飴玉大に切り落とされたリュウを、私は口に含んだ。
舌で転がすと最初は無味であったが、段々と複雑怪奇な妙味を醸す。スナック菓子のようにジャンクでフランス料理の用に完成されている。その味は一秒ごとに印象を変え、私は既にリュウの虜であった。しかし親友ともいえる同居人を口にした罪の意識も事実であり、私がリュウを食するのは週に一度ほどに落ち着いた。
枝の先端をスライスしてクッキーのように食していたところ、果実のように実った丸い突起を発見したりもあった。ぼんやりと光を放っていたが、もちろんそれも食べた。その突起はえもいわれぬ複雑怪奇さで繰り返し食べたくも思ったが、残念ながら二度目にすることはなかった。

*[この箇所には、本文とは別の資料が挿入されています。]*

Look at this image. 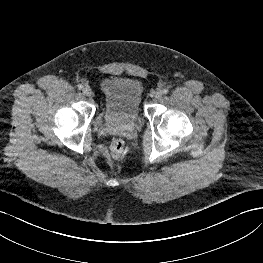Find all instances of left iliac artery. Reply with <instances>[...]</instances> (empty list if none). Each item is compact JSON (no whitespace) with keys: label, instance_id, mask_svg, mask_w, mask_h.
<instances>
[{"label":"left iliac artery","instance_id":"44dca946","mask_svg":"<svg viewBox=\"0 0 263 263\" xmlns=\"http://www.w3.org/2000/svg\"><path fill=\"white\" fill-rule=\"evenodd\" d=\"M162 92H163V94H167L168 93V89L165 88V89L162 90Z\"/></svg>","mask_w":263,"mask_h":263}]
</instances>
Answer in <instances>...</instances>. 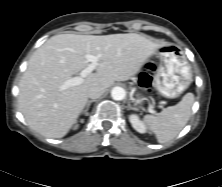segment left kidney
I'll return each mask as SVG.
<instances>
[{
  "mask_svg": "<svg viewBox=\"0 0 222 187\" xmlns=\"http://www.w3.org/2000/svg\"><path fill=\"white\" fill-rule=\"evenodd\" d=\"M129 121L132 124V127L139 133H145L147 131L144 123L139 119L138 115L132 114L129 116Z\"/></svg>",
  "mask_w": 222,
  "mask_h": 187,
  "instance_id": "left-kidney-1",
  "label": "left kidney"
}]
</instances>
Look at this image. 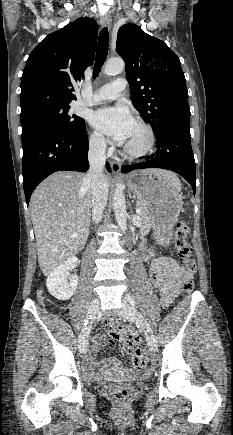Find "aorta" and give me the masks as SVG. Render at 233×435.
<instances>
[{"mask_svg":"<svg viewBox=\"0 0 233 435\" xmlns=\"http://www.w3.org/2000/svg\"><path fill=\"white\" fill-rule=\"evenodd\" d=\"M124 68L125 63L122 59H110L105 65L104 74L107 76H115L120 74ZM113 209L119 228L125 232L127 229V212L123 185L121 183L116 184L113 197Z\"/></svg>","mask_w":233,"mask_h":435,"instance_id":"obj_1","label":"aorta"}]
</instances>
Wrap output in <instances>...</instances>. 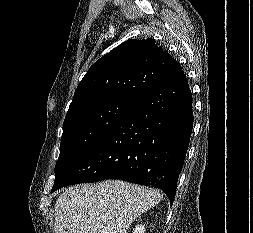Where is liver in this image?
I'll return each mask as SVG.
<instances>
[{
  "label": "liver",
  "instance_id": "liver-1",
  "mask_svg": "<svg viewBox=\"0 0 253 233\" xmlns=\"http://www.w3.org/2000/svg\"><path fill=\"white\" fill-rule=\"evenodd\" d=\"M156 189L109 180L69 188L55 203V233H127L132 222L157 205Z\"/></svg>",
  "mask_w": 253,
  "mask_h": 233
}]
</instances>
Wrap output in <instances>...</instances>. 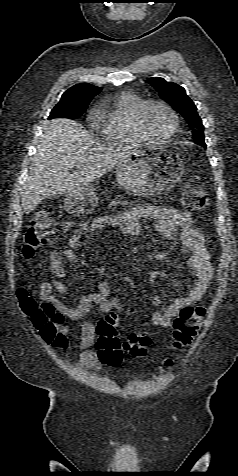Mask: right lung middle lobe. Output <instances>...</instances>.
Wrapping results in <instances>:
<instances>
[{
  "mask_svg": "<svg viewBox=\"0 0 238 476\" xmlns=\"http://www.w3.org/2000/svg\"><path fill=\"white\" fill-rule=\"evenodd\" d=\"M87 106V104H79L68 100H60L59 103L52 109L49 119L57 117L75 119L86 111Z\"/></svg>",
  "mask_w": 238,
  "mask_h": 476,
  "instance_id": "right-lung-middle-lobe-1",
  "label": "right lung middle lobe"
}]
</instances>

リュウを取り入れてからというもの私の身体は少しばかりの変化が起きていた。私の浸かる風呂の湯が、一向に冷めないのである。冷めないばかりでなく、翌日のぬるま湯に浸かれば適温まで勝手に温まる。さらには我が部屋の古く水圧が弱いシャワーが、全盛期の勢いを取り戻すまであった。
私の身体の変化ではないようにも思えるが来客が風呂を使っても同様の現象は起こらず、我が身体のことは私が一番よくわかるのだった。
私はアパート近くの海岸沿いを散歩していた。リュウと出会った日のことは酒の所為で詳しくは覚えていないか、恐らくこの海岸での出来事だろう。ここは私の定番散歩道であり、第二第三のリュウはいないものかと目を光らせていたが、終ぞ出会うことはなかった。
新たな出会いといえば、今しがた発見した少女くらいなものである。彼女は砂浜に倒れており、全身を海水で濡らして服装は薄布一枚で素肌が透けていた。歳のころは十四、五だろうか。枯れ枝のように細い手足、起伏の少ない身体つきは未発達の果実を思わせる。
放って帰るわけにもいかないだろうと私は少女を部屋に連れて帰ることとした。決してやましい気持ちなどではない。人としての矜持である。
私は彼女を布団に寝かし、リュウに干しておいた毛布をかける。彼女を運んだときに気付いたが、驚くほどに、紙のように軽かった。まともな食事をとっていないのかもしれない。目を覚ました時に温かい食事でもあるといいだろう。私は彼女のためにラーメンを作りはじめた。
「……ぅん」
少女が意識を取り戻したのと、ラーメンが完成したのは殆ど同時だった。
「目が覚めたかい。腹が減っているのだろう、まずは食べなさい」
私が丼を置くと、彼女は寝ぼけているのか焦点の合わない目を見せたが、合点がいったのか恐る恐ると食べ始めた。食べ始めてからは早いものでほんの数口で丼いっぱいのラーメンをスープまで飲み干してしまった。よっぽどお腹が空いていたことであろう。
腹が膨れて落ち着いたのか、彼女は周囲を見回している。見回すと言っても私の部屋の殆どはリュウに覆われているのだが。彼女の視線も、やはりリュウに夢中であった。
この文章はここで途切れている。